# need plans for making a tillering tree



## young hunter (May 22, 2009)

As you can see in my signature I am making a red oak board bow and i am just about to the tillering step and I need to make a tillering tree. I can't seem to find any plans on making a tillering tree so I thought I'd ask you guys


----------



## J. Wesbrock (Dec 17, 2003)

I don't have a photo of mine to post, but I'll try to describe it as best as I can.

It's simply a 2X4 with a notch at the top to cradle the bow. There are numbered hash marks every inch to denote draw length. At the bottom is a pully, through which a rope is ran to attach to the bow string. With this I can stand back, and flex the bow to check weight and tiller without overstressing the limbs.

Of course, you need to anchor the 2X4 to a wall or something so you can pull on the rope.


----------



## Leafwalker (Oct 7, 2008)

Here are some instructions. Not the most precise, but it'll get the job done. Look under "Tillering preparations".

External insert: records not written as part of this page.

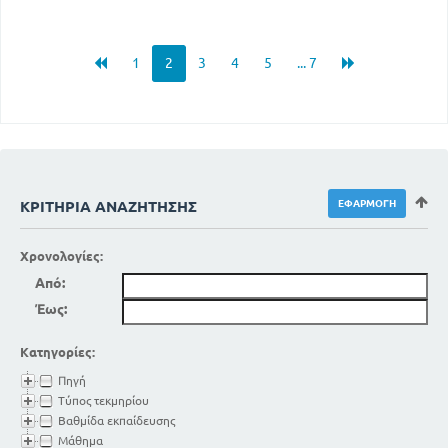
1
2
3
4
5
... 7
ΚΡΙΤΉΡΙΑ ΑΝΑΖΉΤΗΣΗΣ
Χρονολογίες:
Από:
Έως:
Κατηγορίες:
Πηγή
Τύπος τεκμηρίου
Βαθμίδα εκπαίδευσης
Μάθημα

http://poorfolkbows.com/oak6.htm


----------



## mastin03 (Dec 21, 2009)

Heres a picture of my setup from a while back in the middle stage of tillering a r/d BBH. I generally have a clamp that secures the riser to the front block you see in front of the bow. Mine is just a 2x6 mounted to the edge of the workbench, pulley connected to the bottom of the 2x6 with the tiller rope running through it and attached to the scale to draw. One word of caution..make the background as "clean" as possible. I have cords and lines from the cinder blocks, etc, etc in the background and it makes it that much more difficult to see the bend. Lots of lines that play tricks on your eyes. Also, I usually have a 36" steel ruler attached to the face of the tree so that I can see how far I'm drawing the bow, but I don't have it in this picture for some reason....must have been just checking and noting what areas needed corrections before moving on....Hope this helps. BTW, make use of that poorfolkbows site, lots of good info for the beginner there as well as a TON of other places on the net. I'll see if I can find a few (new cpu, lost all my bookmarks ) and link to them for you.


----------